While the benefit of surgery has been demonstrated, the role
of chemotherapy and radiotherapy is largely unknown. In the neoadjuvant setting, chemotherapy and/or radiation may be helpful
in reducing tumor size and increasing rates of R0 resection in NETTs [5]. In the adjuvant setting, studies with patients who achieve
complete surgical resection have reported mixed findings. Some
studies found chemotherapy to be beneficial while others found
it to be a predictor of reduced survival [10,12]. Likewise, radiation after complete surgical resection has resulted in inconsistent
findings [11,13]. Literature describing the management of thymic
SCCs specifically is limited, as most studies include larger cohorts
that include multiple histologic categories. Terada performed a
review including 15 cases of thymic SCC. Of these, the most common chemotherapy regimen included a platin-based chemotherapy combined with etoposide [4].
Because patients with thymic malignancy can later be found
to have distant metastases, so the addition of adjuvant chemotherapy may be most appropriate in patient groups with highgrade disease, advanced staging, incomplete surgical resection,
or recurrence [14]. However, further research including prospective, randomized trials in thymic malignancies as well as studies
focused on thymic SCC is needed. As with all cases, it is important
to come to a treatment decision after a thorough discussion of
risks and benefits. In our case, the decision to pursue adjuvant
chemotherapy with carboplatin and etoposide was made.
Surveillance
Approximately 25% of NETTs are associated with MEN-1 syndrome [6]. Bohnenberger and Strobel report that the association
between MEN-1 and NETT is limited to typical and atypical carcinoid subtypes [7]. However, the studies describing this association often include a range of NETT histologic subtypes, most often
carcinoid in nature [15-17]. Literature describing thymic SCC cases
associated with endocrinopathies is limited. There are no guidelines or recommendations regarding the use of genetic testing in
thymic SCC. Thorough history and examination, as well as physician discretion, should be utilized.

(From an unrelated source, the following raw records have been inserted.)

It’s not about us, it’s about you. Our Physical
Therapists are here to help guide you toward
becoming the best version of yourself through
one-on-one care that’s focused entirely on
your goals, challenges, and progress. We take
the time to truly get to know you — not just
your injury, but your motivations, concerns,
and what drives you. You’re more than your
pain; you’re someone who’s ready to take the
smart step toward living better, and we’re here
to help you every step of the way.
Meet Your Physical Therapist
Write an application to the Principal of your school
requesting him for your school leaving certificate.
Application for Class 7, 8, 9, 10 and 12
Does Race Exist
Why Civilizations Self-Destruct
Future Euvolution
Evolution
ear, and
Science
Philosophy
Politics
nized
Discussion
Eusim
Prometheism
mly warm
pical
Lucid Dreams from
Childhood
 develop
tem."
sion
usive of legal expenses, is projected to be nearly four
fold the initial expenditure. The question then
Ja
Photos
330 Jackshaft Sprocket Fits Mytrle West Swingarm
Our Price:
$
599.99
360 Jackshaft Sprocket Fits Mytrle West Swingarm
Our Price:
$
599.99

Regardless of the management strategy selected for thymic
SCC, surveillance is recommended due to the high rates of recurrence and distant metastases found in NETTs [5]. Lau and colleagues recommend CT imaging of the head, neck, chest, abdomen, and pelvis at 6-12-month intervals. The addition of nuclear
medicine imaging, particularly Gallium-DOTATATE PET/CT, is helpful in cases of uncertainty or bony metastases [6].
Future studies and limitations
The literature describing thymic SCC is limited, and most studies include thymic malignancies of multiple categories within their
analyses. Further research investigating outcomes in this patient
group is needed, especially due to the poor prognosis associated
with this histologic subtype. While prospective, randomized control trials would be ideal, the rarity of this disease would likely
make this unfeasible. In the meantime, retrospective cohort studies are beneficial. This report is limited due to its nature as a case
report but contributes to the slowly growing pool of thymic SCC
patients in the literature.
Funding/Disclosures: None.
Informed consent statement: Written informed consent was
obtained from the patient for participation in this study.